L'atelier Ducretet a construit plusieurs séries de phonographes à feuille d'étain jusqu'en 1890, notamment pour les cabinets de physique ou les Ecoles supérieures. Ses appareils portaient alors la marque Ducretet-Lejeune.

 

En 1879, le professeur D. Vital donne des conférences suivies de démonstrations durant lesquelles il fait la promotion de ce phonographe-jouet en bois pourvu d'un mandrin en plâtre de couleur sang de bœuf. Sur la base figure la mention Breveté S.G.D.G. indiquant qu'il a fait l'objet d'un dépôt de brevet.
La construction de ce petit phonographe avec des matériaux bon marché lui permet de le proposer au prix de 10 Francs et de concurrencer ainsi les modèle en métal coûtant dix fois plus cher.
Dans un livret intitulé Guide du phonographiste qu'il publie la même année, le professeur propose aussi deux autres phonographes à feuille d'étain, dont un géant, en cours de construction, doté d'un mandrin de 65 cm de diamètre et de 50 cm de longueur.

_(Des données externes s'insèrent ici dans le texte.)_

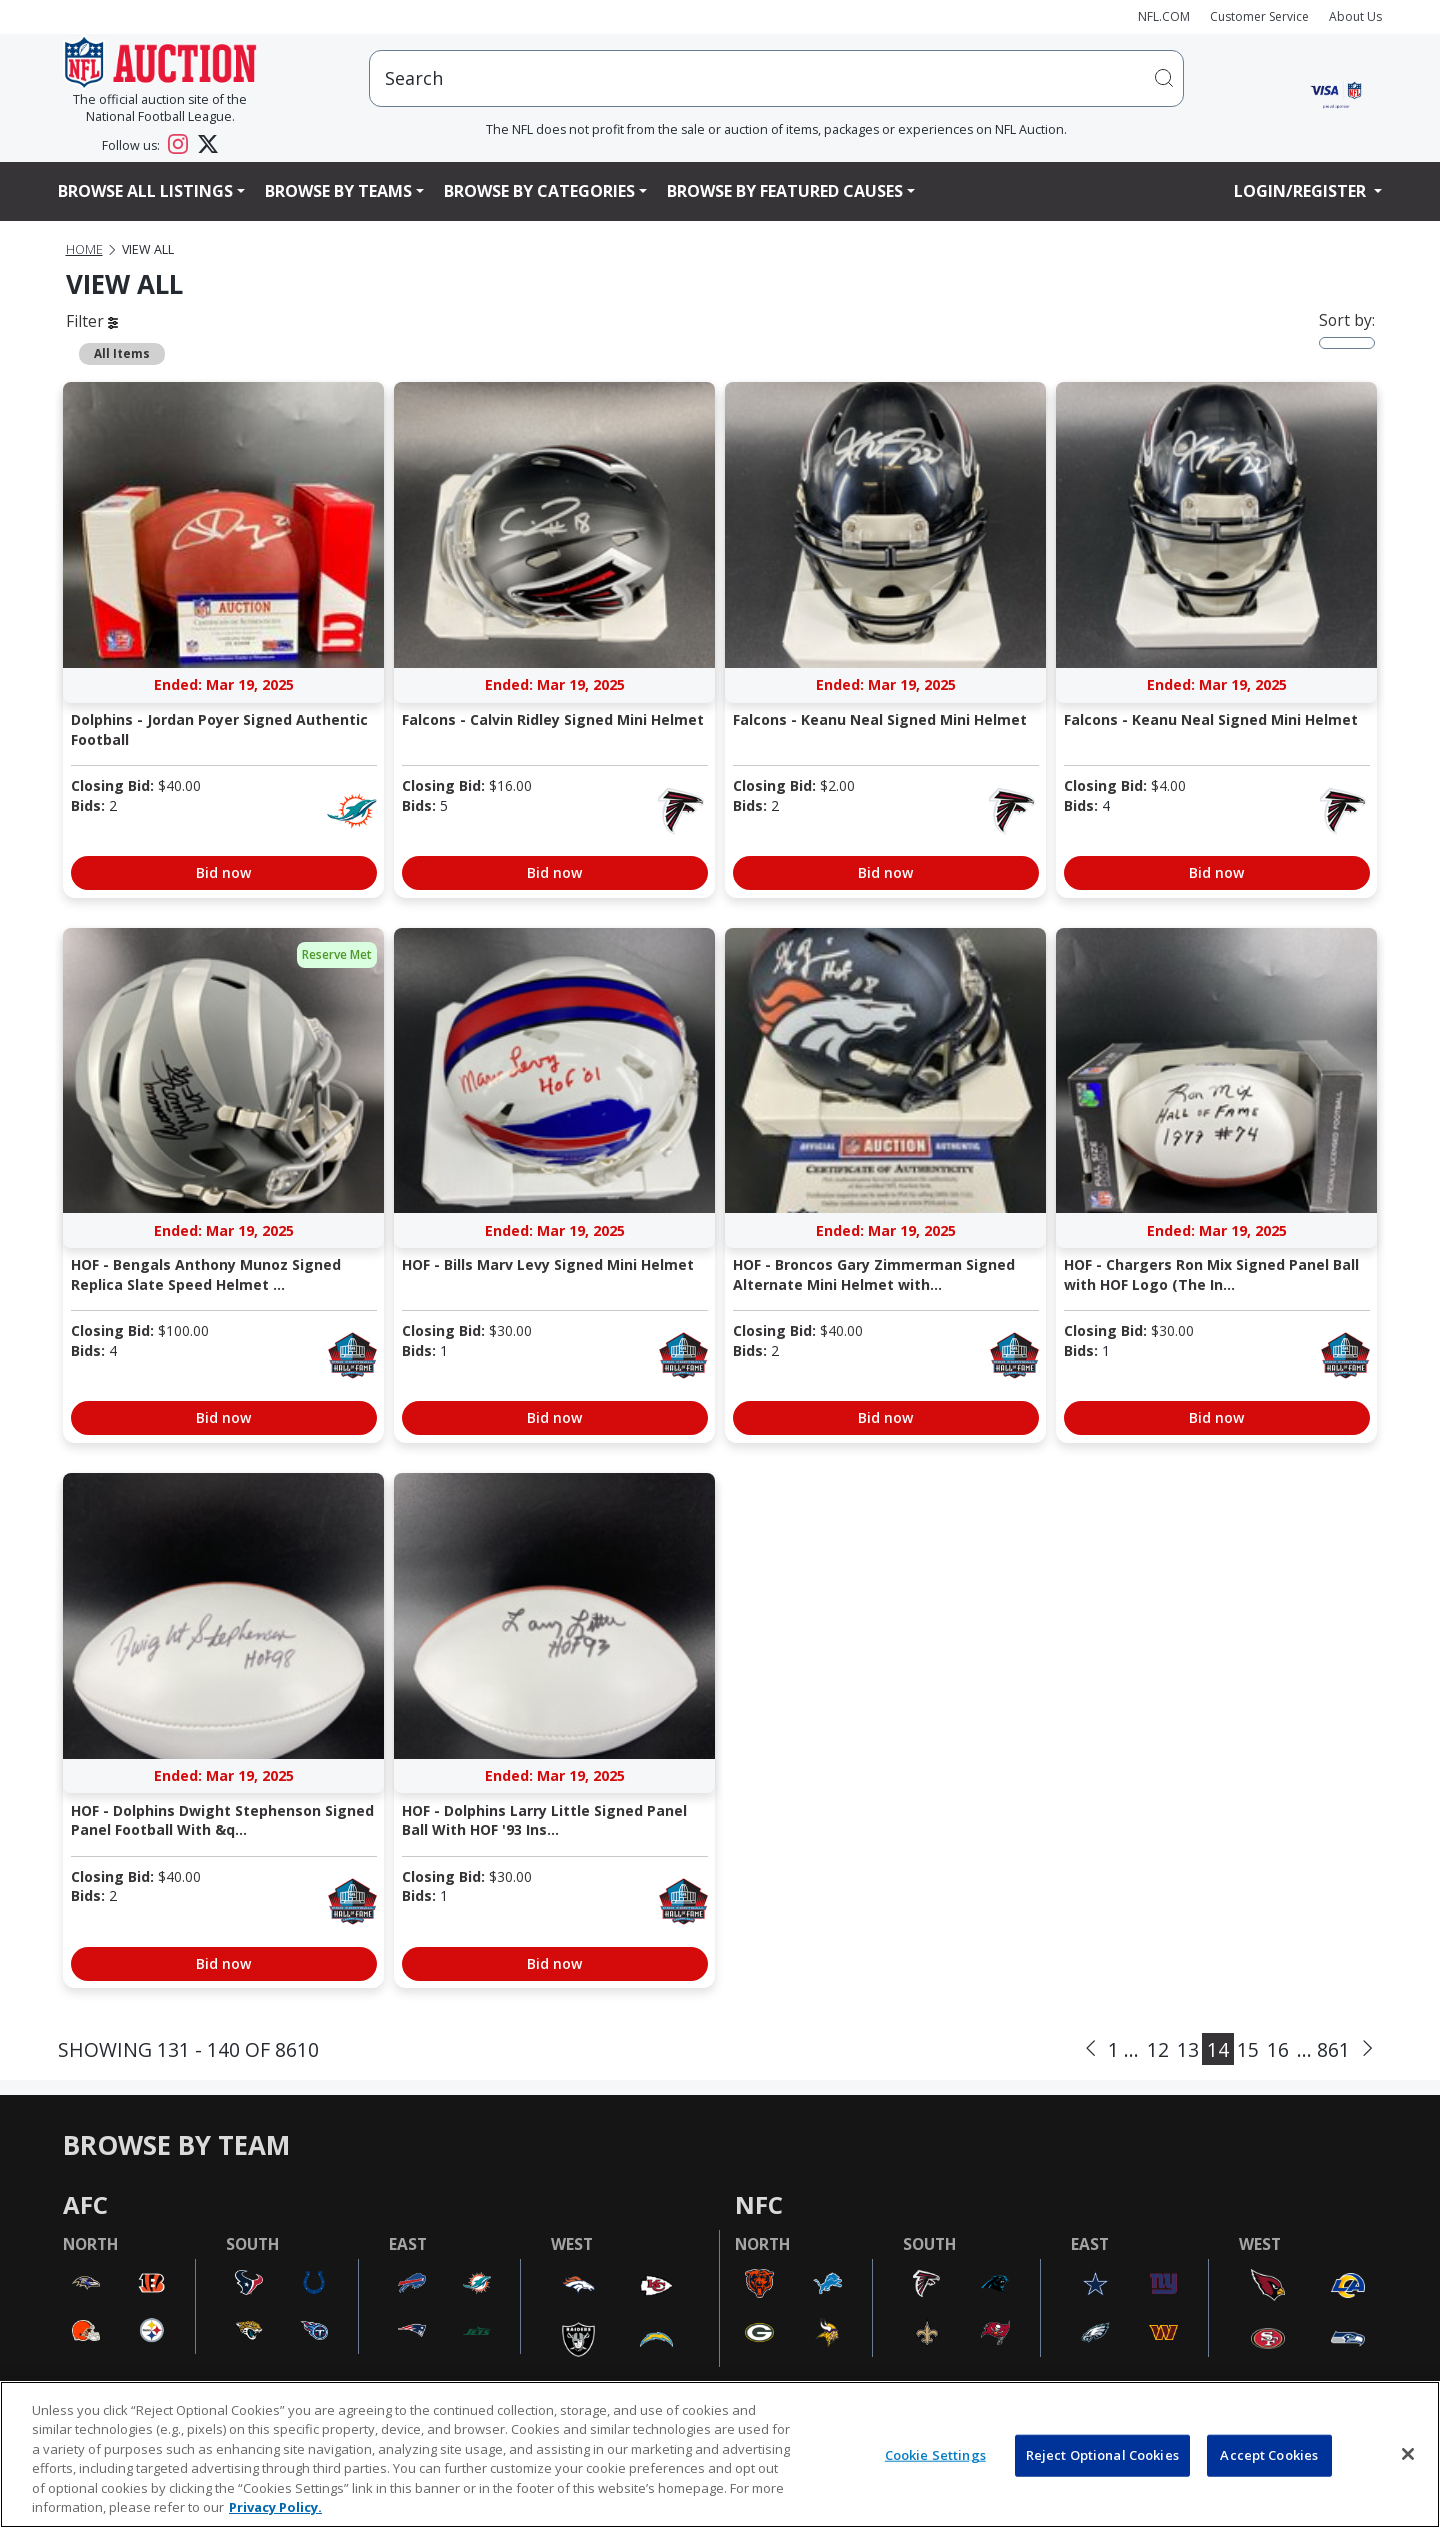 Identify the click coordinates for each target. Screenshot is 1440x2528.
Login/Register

Malgré l'absence de marque sur ce tinfoil, plusieurs éléments similaires à ceux du phonographe-jouet précédent suggèrent une attribution au Professeur D. Vital. On remarque notamment que le cornet, le diaphragme et la manivelle, sont pratiquement identiques sur les deux modèles.
Afin de ramener le diaphragme au-dessus de la feuille d'étain, son support en fonte se déplace sur une glissière en laiton. Deux vis moletées, permettent de verrouiller la position optimale de la pointe.
Le tinfoil repose sur une tablette en hêtre (25 X 30 cm), le mandrin en laiton mesure 125 mm de diamètre ne comporte que 21 spires pour une largeur utile de 51 mm, soit une densité de 10 TPI.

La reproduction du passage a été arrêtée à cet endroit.